The Gift of a Year

patio fruit looking into camera

Birthdays are like New Year’s Day.  They are an opportunity to wipe the slate clean and begin again,  with more experience, courage, and hard won wisdom.

This year I am celebrating the beginning of my new year in the most unlikely of places, a remote fishing village on the Canadian border where snow is forecast for tomorrow.  No part of it was my idea.  Bermuda was my idea. But I’ll take any chance I get to put myself in front of a body of water, plug in my laptop, open a vein and let the words pour out.

This past year has been an intense one for me.  Although I am impressed by what can happen when I consistently put my mind, energy, and resources behind an idea, I’m also ready for some rest and reflection.  What better place to do that than in a rustic cabin where freezing rain and the threat of snow hamper any ideas of hiking?

The last time I was here, I was not a happy camper.  I was experiencing hormonal shifts that were causing mild panic attacks, brain fog, mood swings, and general irritability.

What I didn’t know then but am acutely aware of now is even though you are told it’s just part of getting older and you’ll have to learn to live with it, it isn’t and you don’t.  It’s just that most people don’t talk about it and therefore don’t understand there are plenty of things you can do to feel better.  Suffering in silence is not one of them.

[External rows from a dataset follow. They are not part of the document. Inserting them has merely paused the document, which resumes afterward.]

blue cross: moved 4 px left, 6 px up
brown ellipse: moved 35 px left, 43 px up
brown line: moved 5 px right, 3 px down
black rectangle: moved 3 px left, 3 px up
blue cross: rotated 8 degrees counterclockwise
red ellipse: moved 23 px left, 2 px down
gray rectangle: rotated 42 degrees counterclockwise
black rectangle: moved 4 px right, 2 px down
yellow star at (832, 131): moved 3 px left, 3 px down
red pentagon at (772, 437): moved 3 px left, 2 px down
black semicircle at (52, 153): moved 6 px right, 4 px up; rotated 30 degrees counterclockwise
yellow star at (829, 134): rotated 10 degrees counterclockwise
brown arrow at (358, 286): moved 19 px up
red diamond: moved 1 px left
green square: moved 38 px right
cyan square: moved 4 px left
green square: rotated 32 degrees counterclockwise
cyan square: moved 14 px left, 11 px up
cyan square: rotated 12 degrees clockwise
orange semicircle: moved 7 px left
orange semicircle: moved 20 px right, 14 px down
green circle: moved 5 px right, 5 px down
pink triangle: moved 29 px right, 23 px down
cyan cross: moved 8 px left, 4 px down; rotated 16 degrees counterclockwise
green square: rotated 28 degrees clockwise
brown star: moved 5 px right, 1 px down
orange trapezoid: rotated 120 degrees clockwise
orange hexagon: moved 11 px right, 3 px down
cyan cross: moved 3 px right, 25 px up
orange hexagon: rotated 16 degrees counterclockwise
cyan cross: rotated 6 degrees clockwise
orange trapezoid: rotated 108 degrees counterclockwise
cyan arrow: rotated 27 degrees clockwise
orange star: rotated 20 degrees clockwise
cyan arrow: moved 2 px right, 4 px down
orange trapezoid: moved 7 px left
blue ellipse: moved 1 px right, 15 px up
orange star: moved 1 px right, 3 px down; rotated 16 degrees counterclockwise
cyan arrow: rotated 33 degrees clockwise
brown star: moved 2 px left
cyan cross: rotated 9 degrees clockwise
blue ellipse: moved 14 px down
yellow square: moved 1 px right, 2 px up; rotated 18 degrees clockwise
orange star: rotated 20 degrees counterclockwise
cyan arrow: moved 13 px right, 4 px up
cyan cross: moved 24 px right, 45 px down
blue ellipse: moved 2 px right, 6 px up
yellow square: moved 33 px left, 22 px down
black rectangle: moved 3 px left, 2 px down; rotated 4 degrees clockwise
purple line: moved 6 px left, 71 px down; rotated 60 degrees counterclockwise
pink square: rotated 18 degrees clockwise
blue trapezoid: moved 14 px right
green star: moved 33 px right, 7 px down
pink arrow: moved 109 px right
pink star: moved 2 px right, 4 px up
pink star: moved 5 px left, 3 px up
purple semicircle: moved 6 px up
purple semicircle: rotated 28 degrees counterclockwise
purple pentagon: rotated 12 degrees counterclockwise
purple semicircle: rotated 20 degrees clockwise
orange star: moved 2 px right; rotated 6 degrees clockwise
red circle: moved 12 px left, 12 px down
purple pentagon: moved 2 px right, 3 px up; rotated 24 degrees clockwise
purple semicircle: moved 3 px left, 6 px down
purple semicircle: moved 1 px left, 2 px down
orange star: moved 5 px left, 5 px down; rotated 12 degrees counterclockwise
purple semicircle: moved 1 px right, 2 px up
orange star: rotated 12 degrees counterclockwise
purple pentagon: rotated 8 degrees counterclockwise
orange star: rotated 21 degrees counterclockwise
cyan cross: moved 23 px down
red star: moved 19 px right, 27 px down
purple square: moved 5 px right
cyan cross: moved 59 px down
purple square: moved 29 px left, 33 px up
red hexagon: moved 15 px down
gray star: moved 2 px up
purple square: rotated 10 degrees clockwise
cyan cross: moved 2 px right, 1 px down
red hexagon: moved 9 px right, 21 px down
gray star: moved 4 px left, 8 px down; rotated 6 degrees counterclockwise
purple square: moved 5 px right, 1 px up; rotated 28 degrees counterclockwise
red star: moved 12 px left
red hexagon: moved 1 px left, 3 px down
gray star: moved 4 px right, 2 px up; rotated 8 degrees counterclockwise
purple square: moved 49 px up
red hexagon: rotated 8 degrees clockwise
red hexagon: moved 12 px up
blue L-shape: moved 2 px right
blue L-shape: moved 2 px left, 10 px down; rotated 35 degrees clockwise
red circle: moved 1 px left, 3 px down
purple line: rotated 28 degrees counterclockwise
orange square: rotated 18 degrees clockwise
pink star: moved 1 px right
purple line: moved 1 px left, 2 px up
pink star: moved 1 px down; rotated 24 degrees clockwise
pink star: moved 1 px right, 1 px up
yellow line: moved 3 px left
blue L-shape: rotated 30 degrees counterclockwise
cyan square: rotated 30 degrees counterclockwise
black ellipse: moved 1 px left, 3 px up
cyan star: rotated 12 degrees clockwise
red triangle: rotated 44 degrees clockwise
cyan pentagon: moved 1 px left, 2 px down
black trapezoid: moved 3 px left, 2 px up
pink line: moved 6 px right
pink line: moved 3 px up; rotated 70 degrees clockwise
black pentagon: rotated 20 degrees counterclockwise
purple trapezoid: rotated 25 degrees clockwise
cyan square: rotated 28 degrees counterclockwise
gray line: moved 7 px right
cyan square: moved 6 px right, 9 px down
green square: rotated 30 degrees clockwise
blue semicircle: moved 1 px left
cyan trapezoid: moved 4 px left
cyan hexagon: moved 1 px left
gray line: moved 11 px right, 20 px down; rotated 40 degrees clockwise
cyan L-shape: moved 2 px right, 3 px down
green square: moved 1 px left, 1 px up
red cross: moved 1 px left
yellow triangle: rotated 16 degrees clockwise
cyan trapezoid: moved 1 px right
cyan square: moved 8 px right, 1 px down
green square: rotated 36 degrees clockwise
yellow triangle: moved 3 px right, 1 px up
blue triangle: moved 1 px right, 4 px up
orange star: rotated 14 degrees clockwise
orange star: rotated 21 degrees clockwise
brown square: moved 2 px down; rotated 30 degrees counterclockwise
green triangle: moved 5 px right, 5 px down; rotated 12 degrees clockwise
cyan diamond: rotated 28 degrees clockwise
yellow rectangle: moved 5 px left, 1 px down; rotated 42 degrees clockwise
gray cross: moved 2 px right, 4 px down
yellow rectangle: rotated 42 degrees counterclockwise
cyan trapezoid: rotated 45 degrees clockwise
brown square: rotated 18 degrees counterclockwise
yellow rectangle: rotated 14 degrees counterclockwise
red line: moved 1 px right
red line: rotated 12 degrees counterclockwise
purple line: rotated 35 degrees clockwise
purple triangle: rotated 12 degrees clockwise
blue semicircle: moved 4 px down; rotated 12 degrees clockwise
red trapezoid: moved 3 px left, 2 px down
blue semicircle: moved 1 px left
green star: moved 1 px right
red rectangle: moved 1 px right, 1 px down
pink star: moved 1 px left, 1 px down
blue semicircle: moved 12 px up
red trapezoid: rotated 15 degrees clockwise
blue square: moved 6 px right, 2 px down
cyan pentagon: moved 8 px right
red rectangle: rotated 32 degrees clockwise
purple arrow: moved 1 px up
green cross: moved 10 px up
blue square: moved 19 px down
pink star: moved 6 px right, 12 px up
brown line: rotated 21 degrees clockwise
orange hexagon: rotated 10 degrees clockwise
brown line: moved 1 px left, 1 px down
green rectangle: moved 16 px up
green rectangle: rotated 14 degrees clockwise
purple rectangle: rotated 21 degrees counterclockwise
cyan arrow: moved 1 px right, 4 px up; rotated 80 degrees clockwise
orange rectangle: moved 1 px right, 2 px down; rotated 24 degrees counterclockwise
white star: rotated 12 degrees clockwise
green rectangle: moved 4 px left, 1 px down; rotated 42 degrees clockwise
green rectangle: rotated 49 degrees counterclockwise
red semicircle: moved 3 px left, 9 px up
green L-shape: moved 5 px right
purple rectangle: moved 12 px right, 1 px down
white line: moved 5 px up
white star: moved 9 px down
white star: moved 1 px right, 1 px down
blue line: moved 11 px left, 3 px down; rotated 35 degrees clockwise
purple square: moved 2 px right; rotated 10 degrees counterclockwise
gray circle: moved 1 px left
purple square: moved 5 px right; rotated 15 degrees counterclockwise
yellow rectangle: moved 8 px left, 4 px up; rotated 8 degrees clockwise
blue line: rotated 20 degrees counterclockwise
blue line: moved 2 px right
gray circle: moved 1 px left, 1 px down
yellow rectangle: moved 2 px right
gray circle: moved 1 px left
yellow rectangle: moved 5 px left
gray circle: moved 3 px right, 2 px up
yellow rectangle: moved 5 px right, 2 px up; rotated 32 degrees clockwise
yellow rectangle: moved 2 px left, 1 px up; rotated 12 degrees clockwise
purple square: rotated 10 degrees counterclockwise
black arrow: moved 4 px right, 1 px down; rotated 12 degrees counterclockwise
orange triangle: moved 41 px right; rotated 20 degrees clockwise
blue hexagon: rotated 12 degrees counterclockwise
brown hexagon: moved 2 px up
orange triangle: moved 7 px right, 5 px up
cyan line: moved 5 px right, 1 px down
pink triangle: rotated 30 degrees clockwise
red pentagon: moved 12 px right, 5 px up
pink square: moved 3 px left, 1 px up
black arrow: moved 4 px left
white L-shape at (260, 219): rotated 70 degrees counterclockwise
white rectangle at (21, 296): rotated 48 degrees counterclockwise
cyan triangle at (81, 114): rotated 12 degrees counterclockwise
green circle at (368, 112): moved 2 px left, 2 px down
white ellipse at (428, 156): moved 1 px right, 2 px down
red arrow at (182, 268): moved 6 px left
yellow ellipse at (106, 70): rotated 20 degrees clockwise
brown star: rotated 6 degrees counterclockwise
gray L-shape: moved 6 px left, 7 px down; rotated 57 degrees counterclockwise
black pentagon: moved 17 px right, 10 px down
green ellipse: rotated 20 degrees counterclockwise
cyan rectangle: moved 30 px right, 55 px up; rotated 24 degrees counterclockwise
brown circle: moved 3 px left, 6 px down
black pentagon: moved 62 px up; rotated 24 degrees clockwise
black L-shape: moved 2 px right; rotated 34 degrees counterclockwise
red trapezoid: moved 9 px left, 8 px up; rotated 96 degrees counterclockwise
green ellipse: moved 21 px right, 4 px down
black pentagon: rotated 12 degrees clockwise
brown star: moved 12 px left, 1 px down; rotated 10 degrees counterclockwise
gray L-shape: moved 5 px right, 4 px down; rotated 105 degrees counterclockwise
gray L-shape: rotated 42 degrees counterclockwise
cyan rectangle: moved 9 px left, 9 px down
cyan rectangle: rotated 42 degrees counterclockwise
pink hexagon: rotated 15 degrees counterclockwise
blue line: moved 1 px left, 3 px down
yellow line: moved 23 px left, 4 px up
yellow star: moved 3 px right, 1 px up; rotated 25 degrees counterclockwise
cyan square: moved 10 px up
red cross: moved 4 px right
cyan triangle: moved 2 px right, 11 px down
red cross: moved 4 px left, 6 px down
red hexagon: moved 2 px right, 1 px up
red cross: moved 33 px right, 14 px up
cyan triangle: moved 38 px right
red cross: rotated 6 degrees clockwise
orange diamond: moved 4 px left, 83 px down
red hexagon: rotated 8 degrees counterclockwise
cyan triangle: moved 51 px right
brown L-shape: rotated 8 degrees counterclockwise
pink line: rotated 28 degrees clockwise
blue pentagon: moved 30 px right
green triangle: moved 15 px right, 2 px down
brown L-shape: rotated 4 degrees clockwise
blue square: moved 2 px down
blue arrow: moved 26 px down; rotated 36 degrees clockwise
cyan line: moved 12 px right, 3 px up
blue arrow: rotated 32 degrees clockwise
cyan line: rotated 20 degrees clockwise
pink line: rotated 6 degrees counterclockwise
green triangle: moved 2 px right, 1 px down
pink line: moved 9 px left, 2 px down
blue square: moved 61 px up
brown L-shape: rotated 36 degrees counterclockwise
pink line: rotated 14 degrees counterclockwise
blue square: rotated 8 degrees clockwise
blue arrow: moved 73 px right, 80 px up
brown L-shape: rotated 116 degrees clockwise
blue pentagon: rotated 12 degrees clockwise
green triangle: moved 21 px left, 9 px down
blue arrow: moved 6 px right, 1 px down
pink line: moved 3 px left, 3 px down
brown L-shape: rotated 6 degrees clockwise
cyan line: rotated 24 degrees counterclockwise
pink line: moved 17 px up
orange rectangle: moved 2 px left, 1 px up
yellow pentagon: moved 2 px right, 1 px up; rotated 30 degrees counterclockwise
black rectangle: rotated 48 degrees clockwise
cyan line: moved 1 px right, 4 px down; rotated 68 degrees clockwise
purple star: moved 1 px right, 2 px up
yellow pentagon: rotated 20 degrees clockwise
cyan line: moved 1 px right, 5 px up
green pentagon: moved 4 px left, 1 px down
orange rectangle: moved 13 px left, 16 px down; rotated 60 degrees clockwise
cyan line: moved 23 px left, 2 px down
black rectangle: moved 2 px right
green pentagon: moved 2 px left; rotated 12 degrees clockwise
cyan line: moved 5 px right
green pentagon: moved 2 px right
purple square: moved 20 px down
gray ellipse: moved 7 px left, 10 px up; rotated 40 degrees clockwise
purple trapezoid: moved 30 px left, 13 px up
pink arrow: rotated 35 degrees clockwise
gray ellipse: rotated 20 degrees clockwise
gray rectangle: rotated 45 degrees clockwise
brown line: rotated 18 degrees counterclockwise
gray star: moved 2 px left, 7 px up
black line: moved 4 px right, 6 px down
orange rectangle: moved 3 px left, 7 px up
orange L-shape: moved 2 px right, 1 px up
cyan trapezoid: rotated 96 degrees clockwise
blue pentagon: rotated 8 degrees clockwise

The past year for me has been all about getting my groove back and helping as many people as I can  do the same.  So many people have said to me, “I thought it was just me.” Or “I thought I was losing it.”

I found functional medicine doctors who could help me figure out the havoc my hormones were wreaking in response to the confused communications from command central. I don’t blame my brain for rallying the troupes around the wrong initiatives. I blame a lifetime of eating habits based on convenience, comfort, and toxic nutritional beliefs and generally checking out when I should have checked in and made some course corrections.

Dismantling the habits learned over a half a century required some serious commitment, along with a few costly mistakes, considerable investments in products and services, an adventurous spirit, and a healthy dose of humor. I read every book I could find on about nutrition, wellness, and becoming ageless.

A year later, after two 21-day detox/purification processes, learning to select and prepare nutritious foods, getting regular acupuncture treatments and exercise, and completing an 8-month eating psychology coaching certification program, I’m down 20 pounds.  My blood pressure and cholesterol are down as well.

Is this the best gift I could give myself at this point in my life?  Absolutely.  Could I have done it sooner and saved myself a lot of grief and emotional anguish? Possibly.  But in order to sustain this lifestyle shift, I had to understand why it mattered so much.

Although it would have helped me tremendously a decade ago, some journeys take time.  It took Moses forty years to find his Promised Land.  According to that timetable, I’m right on schedule.

There is no going back and pretending I don’t know what I now know. So though it’s been a little silent on the blogging front as I’ve been figuring this out, teaching classes, and meeting with local doctors and nutritionists, my goal for next year is to bring this information to you on a regular basis. I think of it as creating a GPS system so you don’t have to spend years wandering around the desert, questioning your sanity.

What about you?  If you gave yourself the gift of a year, what would you love to accomplish so much that you’d be willing to put a plan together now to get there?